In [1]:
from text_similarity_class import TextSimilarity
import numpy as np
from scipy import spatial
from typing import Tuple, List, Optional
from datasets import load_dataset
import tensorflow as tf
from gensim.models import TfidfModel, fasttext
from gensim.utils import simple_preprocess
from gensim.corpora import Dictionary
from scipy.stats import pearsonr
import spacy

  from .autonotebook import tqdm as notebook_tqdm


In [2]:
# Load the dataset
dataset = load_dataset("projecte-aina/sts-ca", trust_remote_code=True)

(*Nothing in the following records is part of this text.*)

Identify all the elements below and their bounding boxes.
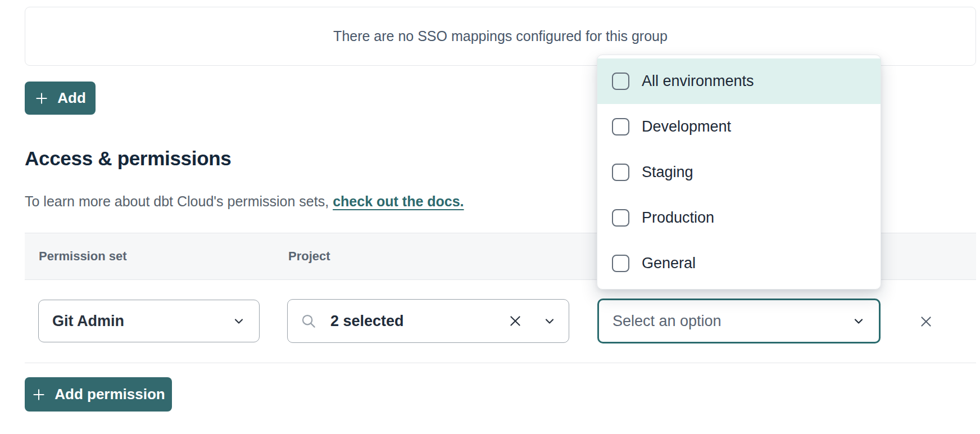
dropdown-option-development[interactable]: Development	[597, 104, 881, 150]
dropdown-option-all-environments[interactable]: All environments	[597, 58, 881, 104]
dropdown-option-production[interactable]: Production	[597, 195, 881, 241]
project-select[interactable]: 2 selected	[287, 299, 569, 343]
plus-icon	[34, 91, 49, 106]
add-permission-button[interactable]: Add permission	[25, 377, 172, 412]
plus-icon	[31, 387, 46, 402]
environment-placeholder: Select an option	[612, 313, 722, 330]
project-selected-count: 2 selected	[330, 313, 404, 330]
docs-link[interactable]: check out the docs.	[333, 193, 464, 209]
permission-set-select[interactable]: Git Admin	[38, 300, 260, 342]
option-label: Production	[642, 209, 714, 227]
sso-empty-message: There are no SSO mappings configured for…	[333, 28, 668, 44]
option-label: Development	[642, 118, 731, 135]
add-button-label: Add	[57, 89, 86, 107]
environment-dropdown-menu: All environments Development Staging Pro…	[597, 55, 881, 290]
checkbox-unchecked-icon[interactable]	[612, 209, 629, 227]
chevron-down-icon	[852, 314, 865, 328]
dropdown-option-general[interactable]: General	[597, 241, 881, 286]
group-settings-page: There are no SSO mappings configured for…	[0, 0, 980, 434]
row-divider	[25, 363, 976, 363]
column-header-project: Project	[288, 249, 330, 264]
permissions-description: To learn more about dbt Cloud's permissi…	[25, 193, 464, 210]
checkbox-unchecked-icon[interactable]	[612, 118, 629, 135]
add-permission-label: Add permission	[55, 386, 165, 403]
search-icon	[300, 313, 317, 329]
checkbox-unchecked-icon[interactable]	[612, 73, 629, 90]
environment-select[interactable]: Select an option	[597, 299, 881, 343]
page-title: Access & permissions	[25, 147, 232, 170]
delete-row-button[interactable]	[917, 313, 935, 331]
description-text: To learn more about dbt Cloud's permissi…	[25, 193, 329, 209]
add-sso-mapping-button[interactable]: Add	[25, 82, 96, 115]
chevron-down-icon	[543, 314, 556, 328]
option-label: All environments	[642, 73, 754, 90]
column-header-permission-set: Permission set	[39, 249, 288, 264]
chevron-down-icon	[232, 314, 246, 328]
checkbox-unchecked-icon[interactable]	[612, 164, 629, 181]
close-icon	[919, 314, 933, 329]
permission-set-value: Git Admin	[52, 313, 124, 330]
option-label: Staging	[642, 164, 693, 181]
checkbox-unchecked-icon[interactable]	[612, 255, 629, 272]
option-label: General	[642, 255, 696, 272]
clear-selection-icon[interactable]	[508, 314, 523, 328]
dropdown-option-staging[interactable]: Staging	[597, 150, 881, 195]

# Load the word embedding model
WORD_EMBEDDING_FILE = "models/fasttext_100.bin"
wv_model = fasttext.load_facebook_vectors(WORD_EMBEDDING_FILE)

# Load spaCy models for RoBERTa
spacy_roberta = spacy.load("ca_core_news_trf")

# Preprocess function
def preprocess(sentence: str) -> List[str]:
    return simple_preprocess(sentence)

# Data extraction and preprocessing
input_pairs = [(e["sentence1"], e["sentence2"], e["label"]) for e in dataset["train"]]
input_pairs_val = [(e["sentence1"], e["sentence2"], e["label"]) for e in dataset["validation"]]
input_pairs_test = [(e["sentence1"], e["sentence2"], e["label"]) for e in dataset["test"]]

In [None]:

# Instantiate the class and run the methods
text_similarity = TextSimilarity(wv_model, spacy_model=spacy_roberta)

# Prepare data
text_similarity.prepare_data(input_pairs + input_pairs_val + input_pairs_test)

# Use TF-IDF weighted FastText embeddings
mapped_train_tfidf = text_similarity.map_pairs(input_pairs, use_tfidf=True)
mapped_val_tfidf = text_similarity.map_pairs(input_pairs_val, use_tfidf=True)
mapped_test_tfidf = text_similarity.map_pairs(input_pairs_test, use_tfidf=True)


# Prepare datasets for TF-IDF weighted FastText embeddings
batch_size = 64
train_dataset_tfidf, val_dataset_tfidf, test_dataset_tfidf = text_similarity.prepare_datasets(mapped_train_tfidf, mapped_val_tfidf, mapped_test_tfidf, batch_size)

# Build and compile the model for TF-IDF weighted FastText embeddings
model_tfidf = text_similarity.build_and_compile_model()

# Train the model for TF-IDF weighted FastText embeddings
num_epochs = 64
text_similarity.train_model(model_tfidf, train_dataset_tfidf, val_dataset_tfidf, num_epochs)

# Compute Pearson correlation for TF-IDF weighted FastText embeddings
x_test_tfidf, y_test_tfidf = text_similarity.pair_list_to_x_y(mapped_test_tfidf)
print(f"Pearson Correlation (TF-IDF weighted FastText): {text_similarity.compute_pearson(model_tfidf, x_test_tfidf, y_test_tfidf)}")



In [None]:

# Use RoBERTa embeddings
mapped_train_roberta = text_similarity.map_pairs(input_pairs, use_roberta=True)
mapped_val_roberta = text_similarity.map_pairs(input_pairs_val, use_roberta=True)
mapped_test_roberta = text_similarity.map_pairs(input_pairs_test, use_roberta=True)
# Prepare datasets for RoBERTa embeddings
train_dataset_roberta, val_dataset_roberta, test_dataset_roberta = text_similarity.prepare_datasets(mapped_train_roberta, mapped_val_roberta, mapped_test_roberta, batch_size)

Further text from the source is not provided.